Mariangelo Accorso or Accursio (Mariangelus Accursius; 1489 or 1490 – 1544 or 1546) was an Italian writer and critic.

==Biography==
He was born at L'Aquila (Abruzzo), then part of the Kingdom of Naples.

He was a great favourite with Charles V, at whose court he resided for thirty-three years, and by whom he was employed on various foreign missions. To a perfect knowledge of Greek and Latin he added an intimate acquaintance with several modern languages.

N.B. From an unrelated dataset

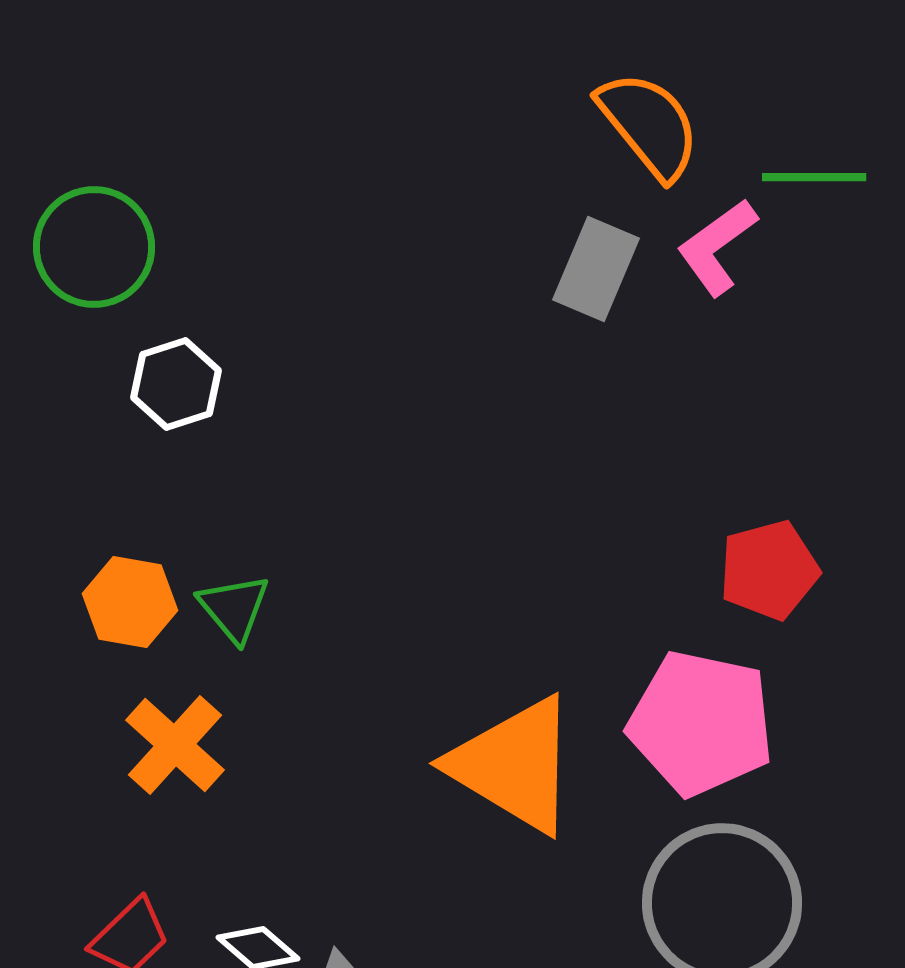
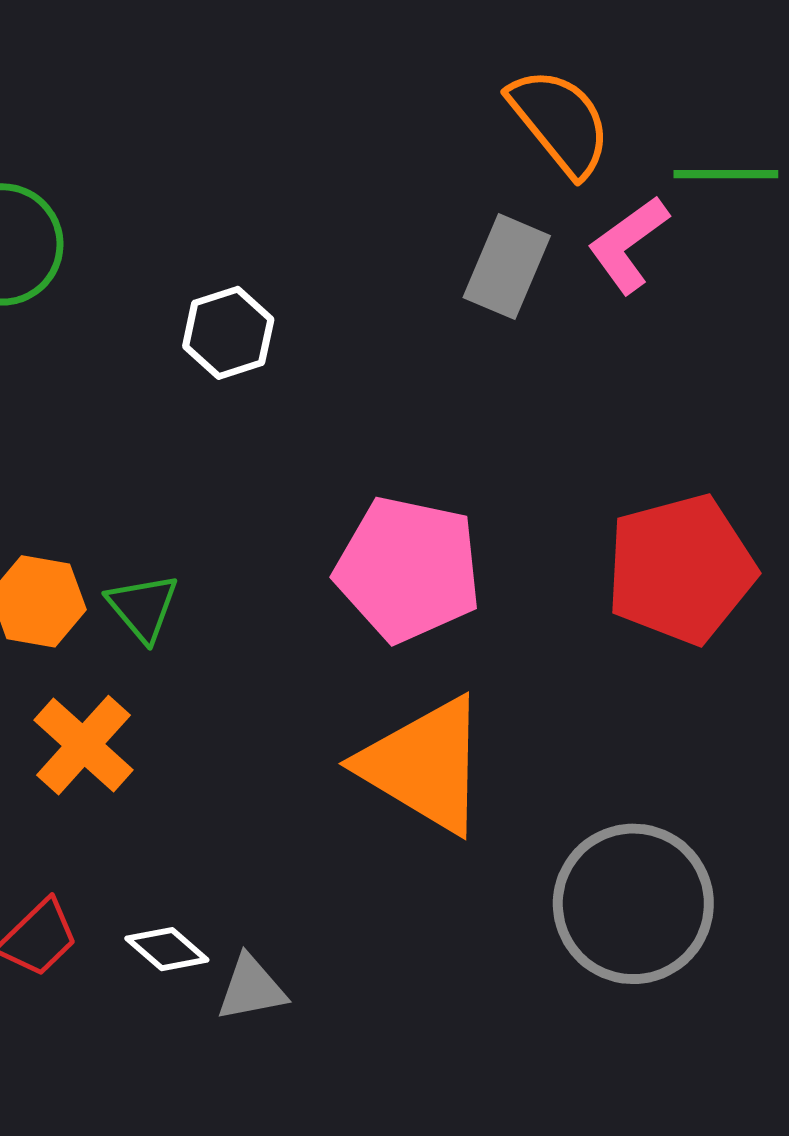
white hexagon: (176, 384) -> (228, 333), moved
red pentagon: (769, 570) -> (681, 569), size x1.5
pink pentagon: (701, 723) -> (408, 569), moved

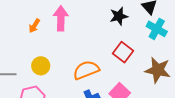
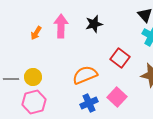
black star: (119, 16) -> (94, 24), moved
yellow circle: (41, 66) -> (33, 77), moved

In discovering and collating ancient manuscripts, for which his travels abroad gave him special opportunities, he displayed uncommon diligence. His work entitled Diatribae in Ausonium, Solinum et Ovidium (1524) is a monument of erudition and critical skill. He was the first editor of the Letters of Cassiodorus, with his Treatise on the Soul (1538); and his edition of Ammianus Marcellinus (1533) contains five books more than any former one. The affected use of antiquated terms, introduced by some of the Latin writers of that age, is humorously ridiculed by him, in a dialogue in which an Oscan, a Volscian and a Roman are introduced as interlocutors (1531). Accorso was accused of plagiarism in his notes on Ausonius, a charge which he most solemnly and energetically repudiated.

==Works==

- Osco, Volsco Romanaque eloquentia interlocutoribus, dialogus ludis Romanis actus. Published probably in Rome, according to some E. Guillery, in 1513, to others by J. Beplin in 1515.
- Diatribae. Published probably in Rome; Latin detail is "Romae: in aedibus Marcelli Argentei, octauo Kalendas Aprilis 25 III, 1524.
- Ammianus Marcellinus a Mariangelo Accursio mendis quinque millibus purgatus, atque libris quinque auctus ultimis, nunc primum ab eodem inuentis, Augustae Vindelicorum: in aedibus Silwani Otmar, May 1533.
- Magni Aurelii Cassiodori Variarum Libri XII. Item De anima liber unus. Recens inventi, & in lucem dati a Mariangelo Accursio, Augustae Vindelic.: Ex. aedibus Henrici Silicei, May 1533.
- Decimi Magni Ausonii Burdigalensis Opera, Iacobus Tollius, M.D. recensuit, et integris Scaligeri, Mariang. Accursii, Freheri, Scriverii; selectis Vineti, Barthii, Acidalii, Gronovii, Graevii, aliorumque notis accuratissime digestis, nec non & suis adimadversionibus illustravit, Amsterdam: apud Ioannem Blaeu, 1671.